Pursuant to a congressional request, GAO provided information on how the
Paperwork Reduction Act (PRA) has been implemented at the Internal
Revenue Service (IRS), focusing on: (1) the extent to which IRS'
paperwork burden estimates contribute to the governmentwide estimate,
and the extent to which those estimates have changed over time; (2)

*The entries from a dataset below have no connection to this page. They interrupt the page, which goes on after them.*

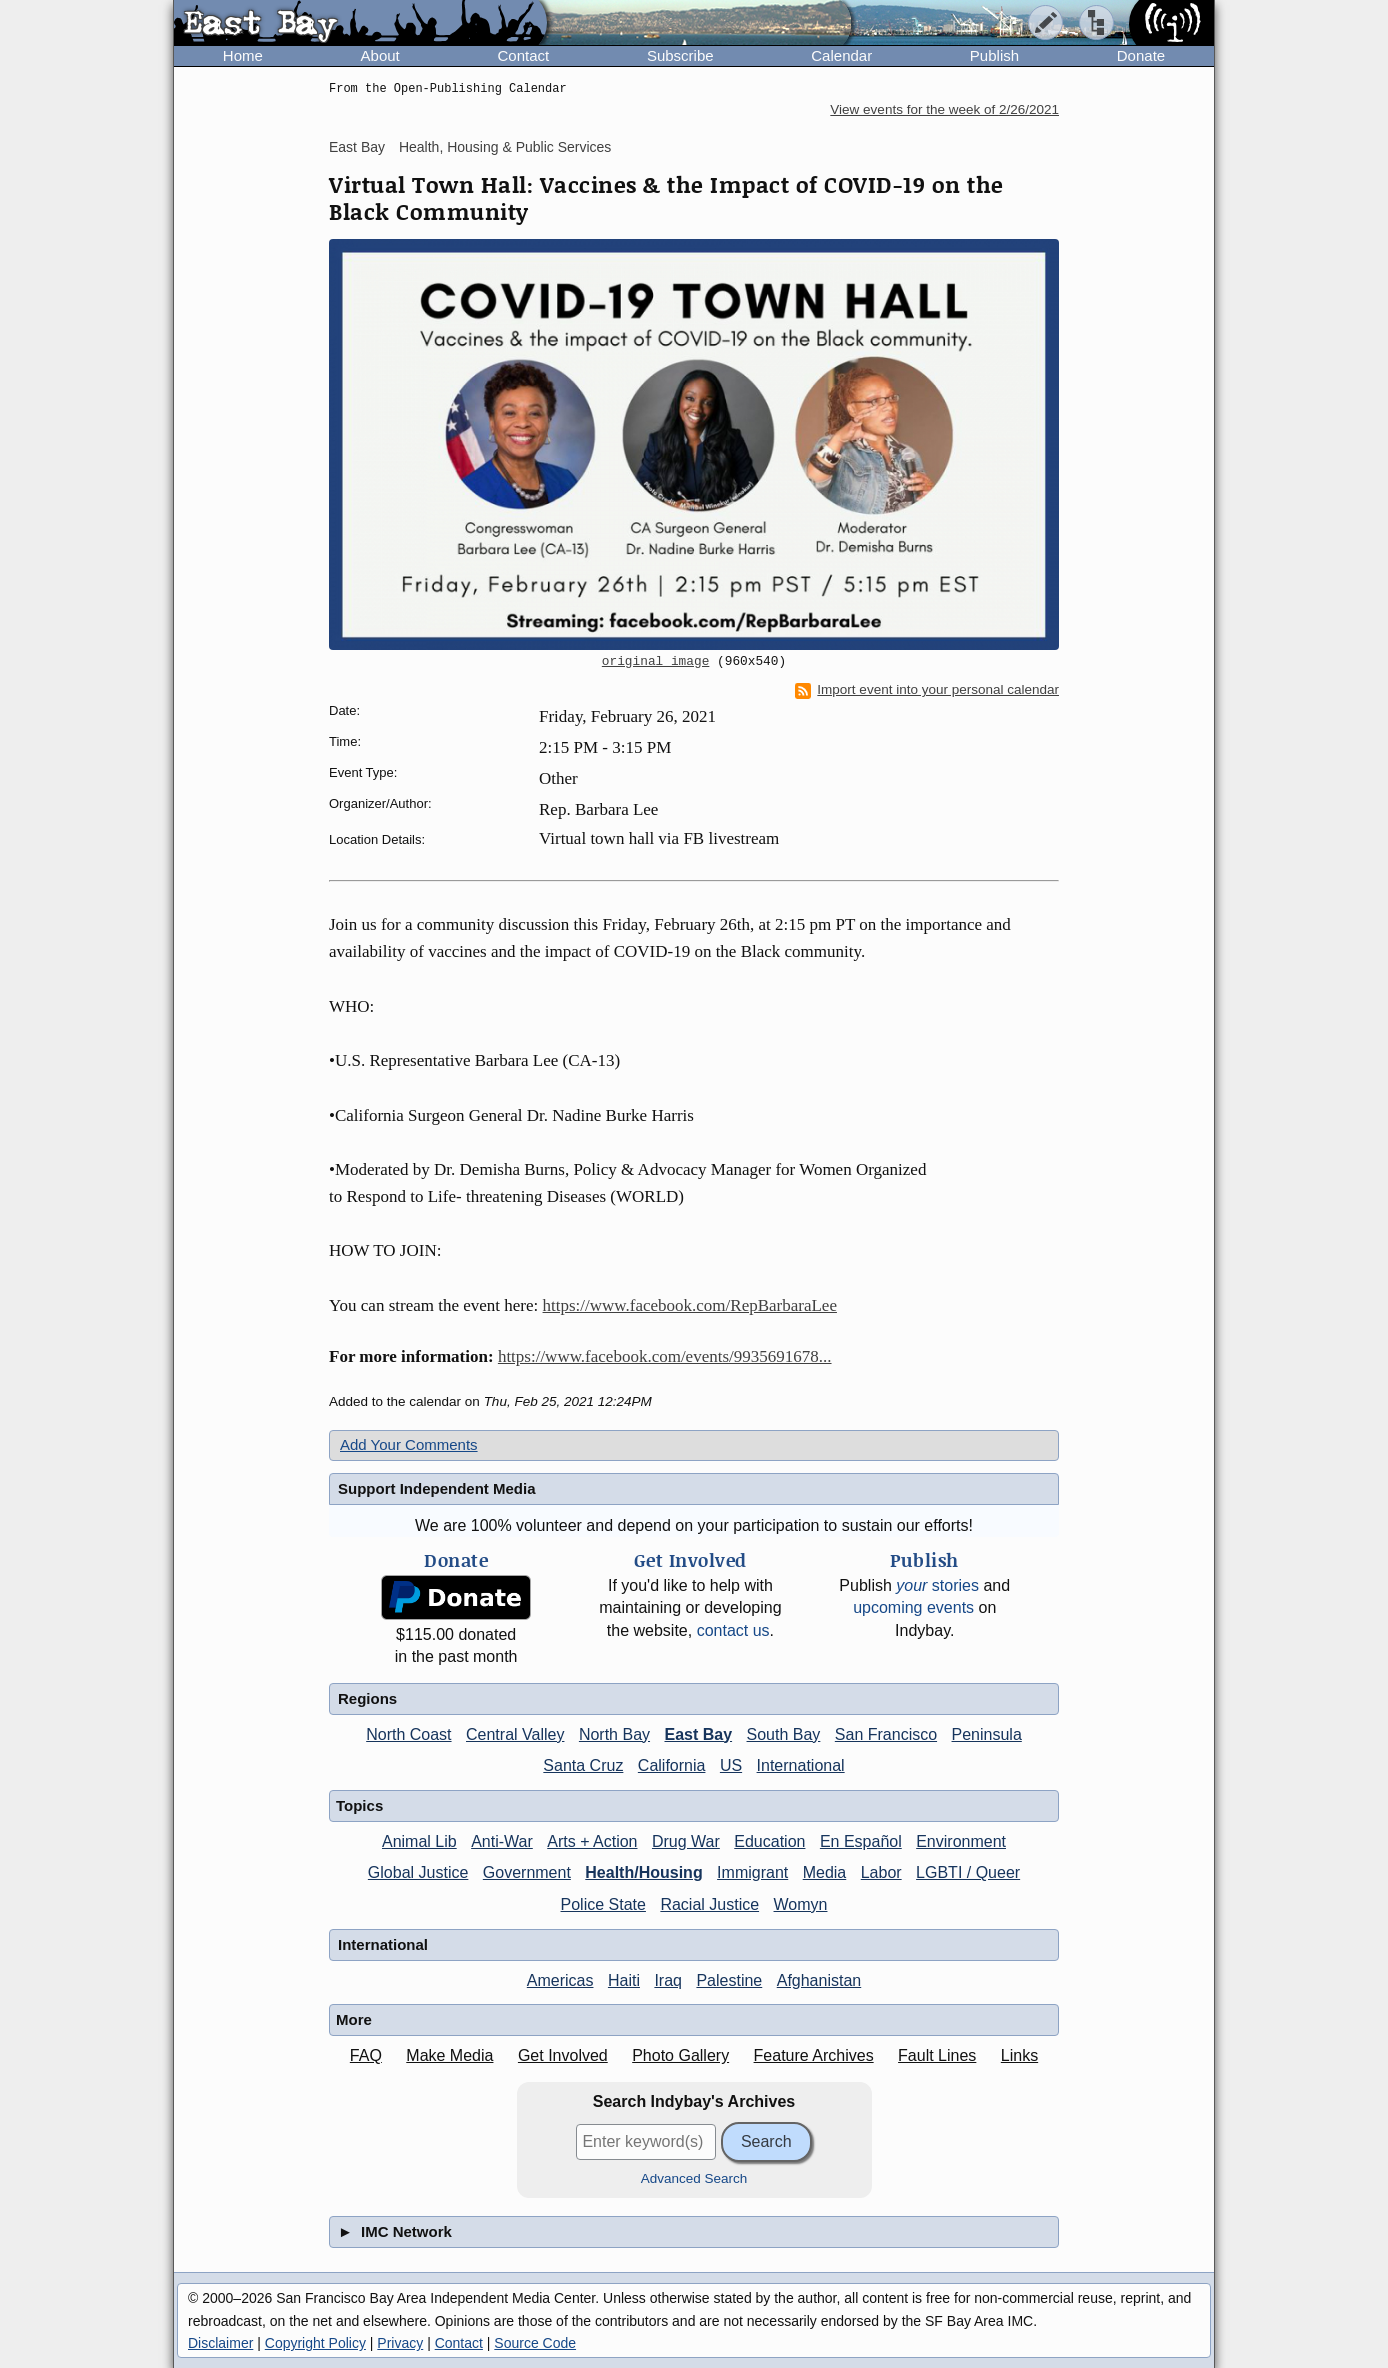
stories (937, 1585)
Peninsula (987, 1734)
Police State (603, 1904)
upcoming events (913, 1607)
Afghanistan (819, 1980)
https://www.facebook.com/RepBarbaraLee (690, 1305)
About (380, 55)
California (672, 1765)
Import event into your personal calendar (927, 690)
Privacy (400, 2343)
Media (825, 1872)
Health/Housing (643, 1872)
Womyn (801, 1904)
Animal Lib (419, 1841)
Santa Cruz (583, 1765)
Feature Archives (814, 2055)
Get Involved (563, 2055)
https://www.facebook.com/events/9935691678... (665, 1356)
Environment (961, 1841)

factors that IRS believes affect its estimates; and (3) IRS concerns
about its burden-estimation methodology.
GAO noted that: (1) because IRS constitutes the preponderance of the
governmentwide paperwork burden-hour estimate, changes in IRS'
burden-hour estimate have a highly significant--and even
determinative--effect on the governmentwide total; (2) non-IRS
departments and agencies estimated that, in the aggregate, they had come
close to the 25-percent burden-reduction goal envisioned in the PRA of
1995 by the end of fiscal year 1998; (3) however, despite several
initiatives by the agency to reduce its paperwork burden, IRS'
burden-hour estimate increased by about 7.5 percent between fiscal years
1995 and 1998, resulting in an increase in the governmentwide estimate
of the paperwork burden imposed on nonfederal entities; (4) IRS said
that most of the increase in its burden-hour estimates was due to
factors outside of its control, such as changes in economic activity and
new legislative requirements; and (5) IRS is currently attempting to
change the way it measures paperwork burden to correct what it believes
are significant weaknesses in its current methodology, including
reliance on out-of-date data and questionable technical assumptions.